▸ **Exercise**:
Check every line below for the word "watermark" and copy the ones that have it.

═══ Records provided ═══

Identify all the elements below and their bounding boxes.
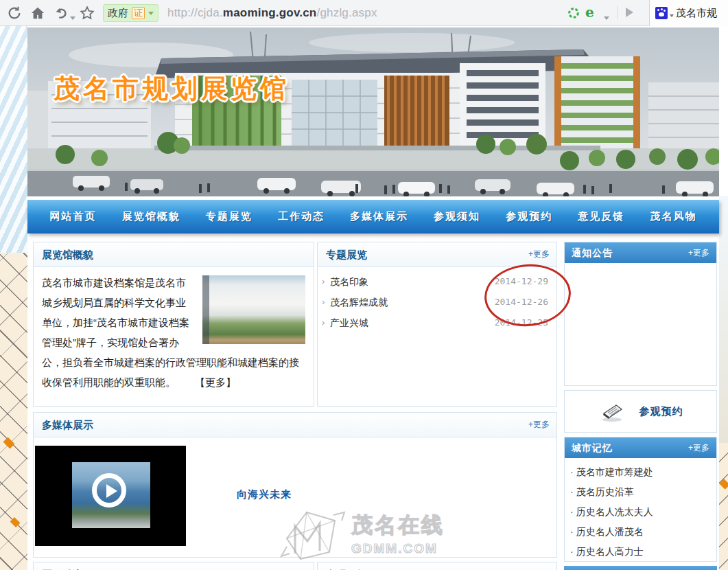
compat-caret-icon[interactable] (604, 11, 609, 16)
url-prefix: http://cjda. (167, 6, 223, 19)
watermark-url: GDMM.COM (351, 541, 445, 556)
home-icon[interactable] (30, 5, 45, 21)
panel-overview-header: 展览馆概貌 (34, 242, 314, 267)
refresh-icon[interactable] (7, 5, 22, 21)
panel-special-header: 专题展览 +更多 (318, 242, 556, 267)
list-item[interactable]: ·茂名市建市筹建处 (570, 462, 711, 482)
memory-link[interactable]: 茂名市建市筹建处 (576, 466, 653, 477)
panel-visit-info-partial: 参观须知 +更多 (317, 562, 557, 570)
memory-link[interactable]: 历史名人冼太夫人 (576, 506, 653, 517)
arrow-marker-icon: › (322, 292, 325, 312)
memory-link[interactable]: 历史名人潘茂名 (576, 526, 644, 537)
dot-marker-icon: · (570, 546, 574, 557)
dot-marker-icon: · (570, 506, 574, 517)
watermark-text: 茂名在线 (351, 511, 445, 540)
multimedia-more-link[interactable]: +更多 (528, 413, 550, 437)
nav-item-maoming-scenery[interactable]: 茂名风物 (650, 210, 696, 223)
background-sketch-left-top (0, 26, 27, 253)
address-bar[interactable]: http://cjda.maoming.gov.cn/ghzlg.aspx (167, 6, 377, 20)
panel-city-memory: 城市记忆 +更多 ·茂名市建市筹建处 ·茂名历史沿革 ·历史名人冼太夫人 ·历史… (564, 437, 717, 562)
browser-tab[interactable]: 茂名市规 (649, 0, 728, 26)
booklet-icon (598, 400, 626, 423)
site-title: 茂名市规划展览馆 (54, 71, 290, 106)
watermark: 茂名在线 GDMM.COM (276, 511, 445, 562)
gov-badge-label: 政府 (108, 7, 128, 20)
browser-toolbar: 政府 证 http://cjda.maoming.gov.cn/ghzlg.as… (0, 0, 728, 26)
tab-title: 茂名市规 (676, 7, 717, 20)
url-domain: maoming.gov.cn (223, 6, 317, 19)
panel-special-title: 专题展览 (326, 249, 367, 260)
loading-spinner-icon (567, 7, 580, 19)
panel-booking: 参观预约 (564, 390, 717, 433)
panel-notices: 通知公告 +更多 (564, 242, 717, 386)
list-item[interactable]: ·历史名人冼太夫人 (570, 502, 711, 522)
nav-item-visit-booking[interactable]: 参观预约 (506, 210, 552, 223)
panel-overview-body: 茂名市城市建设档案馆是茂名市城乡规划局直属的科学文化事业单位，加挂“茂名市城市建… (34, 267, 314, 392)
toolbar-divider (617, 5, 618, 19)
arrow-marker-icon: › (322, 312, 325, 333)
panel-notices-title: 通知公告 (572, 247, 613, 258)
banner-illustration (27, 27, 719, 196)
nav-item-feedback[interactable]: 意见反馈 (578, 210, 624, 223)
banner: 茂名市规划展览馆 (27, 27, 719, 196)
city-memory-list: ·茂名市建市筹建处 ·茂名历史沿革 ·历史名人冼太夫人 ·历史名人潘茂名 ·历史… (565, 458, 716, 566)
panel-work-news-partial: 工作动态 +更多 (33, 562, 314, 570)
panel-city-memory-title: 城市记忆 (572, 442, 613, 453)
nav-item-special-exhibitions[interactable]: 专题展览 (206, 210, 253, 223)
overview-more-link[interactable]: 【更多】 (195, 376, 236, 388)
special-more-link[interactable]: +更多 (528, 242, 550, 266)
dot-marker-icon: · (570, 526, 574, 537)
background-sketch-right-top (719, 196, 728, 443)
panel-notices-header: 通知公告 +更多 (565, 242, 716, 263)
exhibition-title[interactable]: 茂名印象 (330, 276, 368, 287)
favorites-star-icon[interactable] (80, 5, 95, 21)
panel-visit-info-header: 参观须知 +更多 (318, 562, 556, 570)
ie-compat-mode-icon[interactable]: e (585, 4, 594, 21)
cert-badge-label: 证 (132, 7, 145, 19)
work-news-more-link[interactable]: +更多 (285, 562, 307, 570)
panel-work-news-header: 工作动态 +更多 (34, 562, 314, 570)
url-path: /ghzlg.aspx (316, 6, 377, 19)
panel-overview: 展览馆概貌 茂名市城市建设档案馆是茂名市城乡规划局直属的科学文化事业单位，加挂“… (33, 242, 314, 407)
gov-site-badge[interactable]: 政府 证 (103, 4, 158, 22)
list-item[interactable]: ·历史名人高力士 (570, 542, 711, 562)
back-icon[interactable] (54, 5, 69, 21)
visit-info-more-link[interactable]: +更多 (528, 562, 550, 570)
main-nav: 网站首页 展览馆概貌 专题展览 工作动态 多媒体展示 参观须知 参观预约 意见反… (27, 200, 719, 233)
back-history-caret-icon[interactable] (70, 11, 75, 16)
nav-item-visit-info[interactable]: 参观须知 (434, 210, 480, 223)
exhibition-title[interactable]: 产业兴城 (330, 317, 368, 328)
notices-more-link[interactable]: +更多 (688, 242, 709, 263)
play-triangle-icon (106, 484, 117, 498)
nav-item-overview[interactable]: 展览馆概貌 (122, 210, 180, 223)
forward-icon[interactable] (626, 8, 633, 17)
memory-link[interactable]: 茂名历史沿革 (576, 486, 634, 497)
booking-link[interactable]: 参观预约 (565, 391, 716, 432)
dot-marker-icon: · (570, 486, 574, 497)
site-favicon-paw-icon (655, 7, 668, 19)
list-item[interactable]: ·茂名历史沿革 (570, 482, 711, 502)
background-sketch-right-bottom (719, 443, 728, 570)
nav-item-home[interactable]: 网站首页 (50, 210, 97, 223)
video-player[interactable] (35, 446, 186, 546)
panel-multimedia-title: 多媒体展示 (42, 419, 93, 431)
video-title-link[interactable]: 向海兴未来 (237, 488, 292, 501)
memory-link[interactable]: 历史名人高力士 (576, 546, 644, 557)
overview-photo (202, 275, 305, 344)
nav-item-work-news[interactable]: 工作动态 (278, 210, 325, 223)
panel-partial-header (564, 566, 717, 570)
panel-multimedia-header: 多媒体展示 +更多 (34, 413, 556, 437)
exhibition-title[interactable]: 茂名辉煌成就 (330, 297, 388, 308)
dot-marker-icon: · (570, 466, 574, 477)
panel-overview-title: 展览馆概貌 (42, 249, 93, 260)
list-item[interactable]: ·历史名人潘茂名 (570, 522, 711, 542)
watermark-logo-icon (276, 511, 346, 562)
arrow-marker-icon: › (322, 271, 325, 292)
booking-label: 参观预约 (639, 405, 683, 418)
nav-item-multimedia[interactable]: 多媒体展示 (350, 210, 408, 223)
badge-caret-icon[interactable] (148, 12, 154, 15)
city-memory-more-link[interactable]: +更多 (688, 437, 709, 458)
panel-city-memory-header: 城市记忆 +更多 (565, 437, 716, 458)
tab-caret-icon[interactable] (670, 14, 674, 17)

═══

▸ **The completed task**:
watermark-url: GDMM.COM (351, 541, 445, 556)
watermark-text: 茂名在线 (351, 511, 445, 540)
watermark: 茂名在线 GDMM.COM (276, 511, 445, 562)
watermark-logo-icon (276, 511, 346, 562)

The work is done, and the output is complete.